Preamble
This month's paper is titled "Accelerating Best Response Calculation in Large Extensive Games". It was written by Michael Johanson and Michael Bowling from the University of Alberta Computer Poker Research Group, Kevin Waugh from Carnegie Melon University, and Martin Zinkevich from Yahoo! Research. It was published in the proceedings of the Twenty-first International Joint Conference on Artificial Intelligence which was held in Barcelona, Spain in July 2011. The paper is available online at
http://poker.cs.ualberta.ca/publications/ijcai2011_accelerated_best_response.pdf.
The topic of this paper has already been discussed on the twoplustwo.com forums with participation by its lead author. Readers of this article may find that discussion to be worth reading.
This research effort addresses several interesting issues in the realm of research into computer strategy, but at its heart asks how exploitable are the current crop of near-optimal computer poker algorithms. That is, if the contestants in the Annual Computer Poker Competition were to play against an opponent who knew their strategy and opposed them with the best possible counter-strategy, how much would they be expected to lose? Such a counter-strategy is the same thing as the "nemesis" strategy discussed in Mathematics of Poker by Chen and Ankenman, and I'll use that term to describe it. Additionally, we may wonder whether the entrants in these contests (and poker algorithms in general) have become less exploitable over time.
Calculating a strategy's expected win or loss rate against its nemesis is very computationally expensive for a game with as many possibilities as real poker. The purpose of the paper as stated in the title is to come up with faster ways to evaluate the exploitability of real poker strategies.
Introduction
First off, to make sure we understand the terminology the authors are using, let us define a "strategy" as a complete set of all plays that a poker player may make in a game based on the circumstances in that game. This can be probabilistic, that is, the strategy might dictate that under a given set of circumstances, a player would raise some percentage of the time and call some percentage of the time.
If we develop new poker strategies, there are generally two ways it might be tested. The first is to acquire other poker strategies and play them against each other in something akin to a tournament and see which one wins. It's not always clear what the best set of ground rules should be to evaluate these algorithms, and it's not always clear what's the best way to interpret the results. There will always be some measure of luck involved. Further, it can easily be the case that while algorithm A beats B and B beats C, that C might beat A. That is, the strength of poker algorithms may not be transitive.

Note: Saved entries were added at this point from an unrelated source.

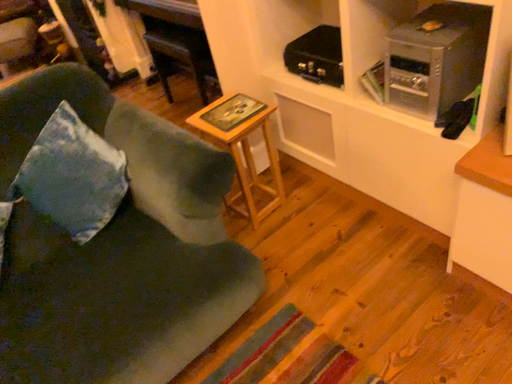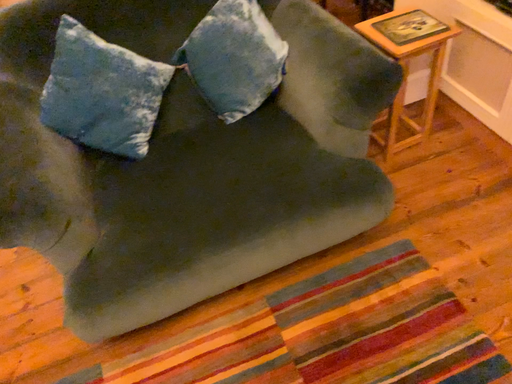 Question: Which way did the camera rotate in the video?

Choices:
 (A) rotated left
 (B) rotated right

Answer: (A) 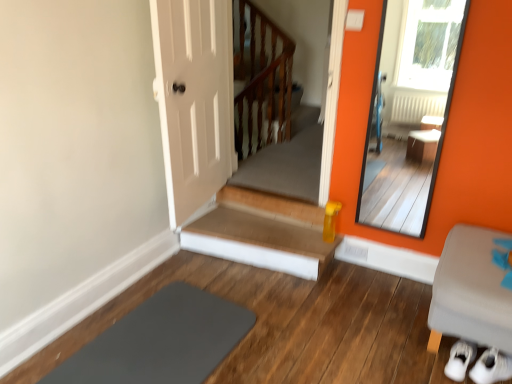 You are a GUI agent. You are given a task and a screenshot of the screen. Output one action in this format:
    pyautogui.click(x=<x>, y=<y>)
    Task: Click on the vacant area located to the right-hand side of slate at lower left
    Image resolution: width=512 pixels, height=384 pixels.
    Given the screenshot: What is the action you would take?
    pyautogui.click(x=302, y=345) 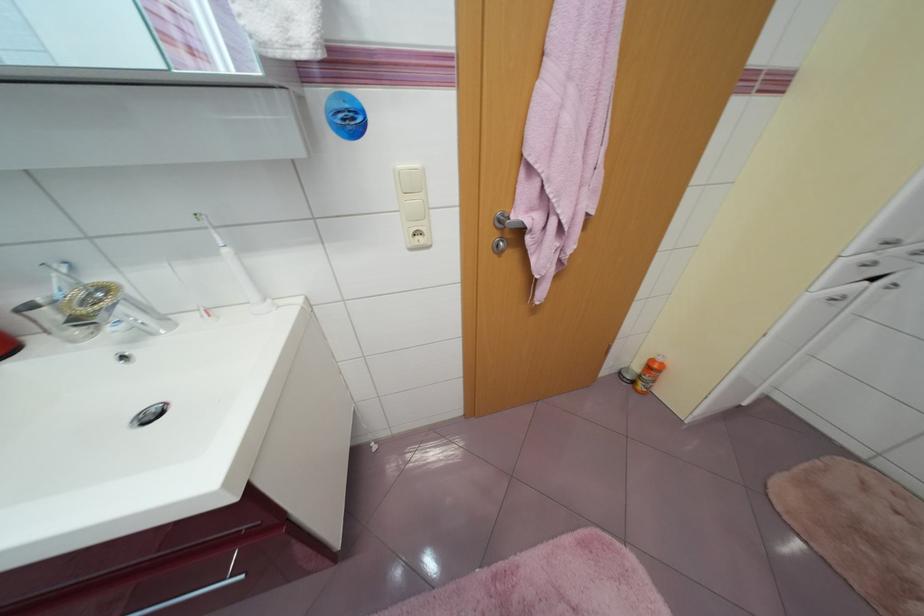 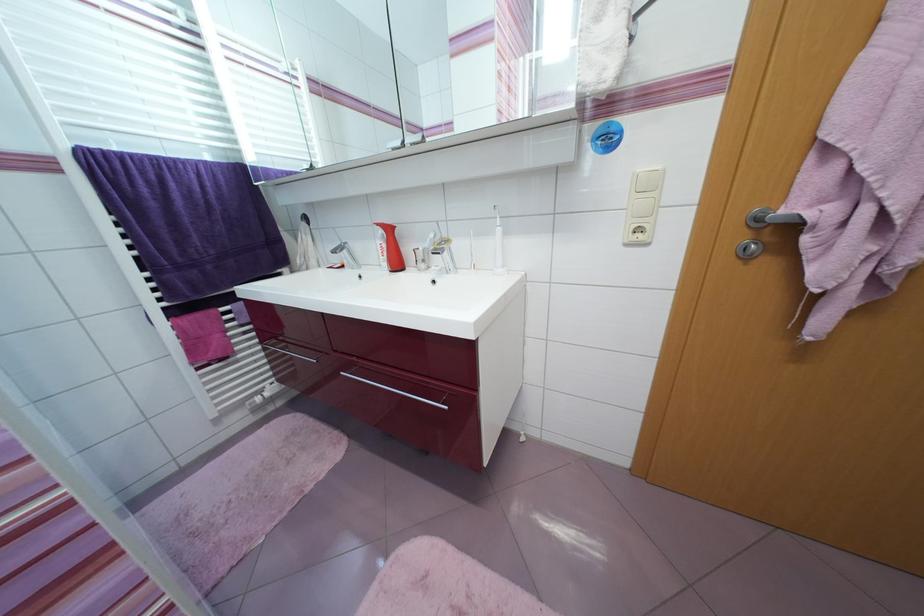 In the second image, find the point that corresponds to (x=500, y=237) in the first image.

(748, 238)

In a situation in which we don't know the optimal strategy for a game, a second method for comparing poker strategies would be to compute their performance against their nemesis opponent. The most straightforward way to evaluate the performance of an algorithm against a nemesis strategy is by a technique known as best response calculation. This notion is a fundamental contribution to game theory made by John Nash, and a pretty good explanation of this concept is available at Wikipedia. For real poker games, a straightforward calculation of this strategy is not feasible, so the research community tends to run tournaments to compare strategies.
One method that software developers often use to reduce complexity in making strategy decisions is what we may call the binning abstraction. Because real poker games are so complex, developers map the full game to a less complex game, solve that game, and then map these results back to the complete game. One of the most popular ways of doing this is to not consider each hand composition individually, but to treat hands that have similar compositions equivalently, thus creating a simplified version of the game that they can map back to the full game. I wrote about these sorts of abstractions in more detail in an article appearing in the 2009 issue of this publication.
Over the years, some of the more popular ways teams refine their poker strategies that have been entered into the Annual Computer Poker Competition (ACPC) include using a finer-grained binning abstraction and superior algorithms for approximating a GTO (game theory optimal) strategy. However, the authors of this paper note that in general increasing the bin count does not always lead to better strategies. Consequently, we might well wonder whether there is any danger that today's state-of-the-art algorithms might be degraded by using too many bins.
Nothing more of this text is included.